## Work item:
Using the records below, repeat exactly the lines from the one holding "itel: Punkte bei Einwechslung" through the one holding "Beiträge der letzten", both ends included, and no others.

## Records for the exercise:
== Segment start ==
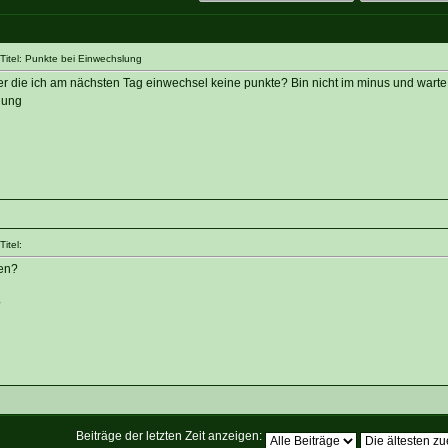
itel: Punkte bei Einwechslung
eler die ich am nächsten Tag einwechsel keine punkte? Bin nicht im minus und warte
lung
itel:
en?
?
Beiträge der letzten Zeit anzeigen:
== Segment end ==
== Segment start ==
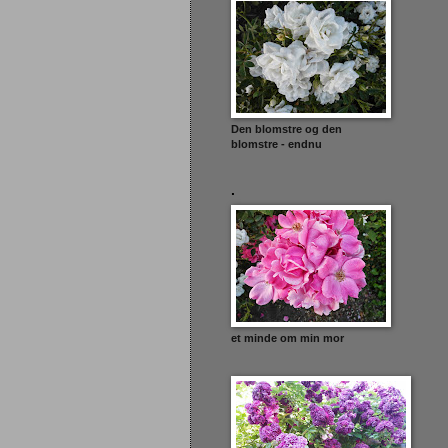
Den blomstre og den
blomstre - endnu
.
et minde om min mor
== Segment end ==
## Task solution:
itel: Punkte bei Einwechslung
eler die ich am nächsten Tag einwechsel keine punkte? Bin nicht im minus und warte
lung
itel:
en?
?
Beiträge der letzten Zeit anzeigen:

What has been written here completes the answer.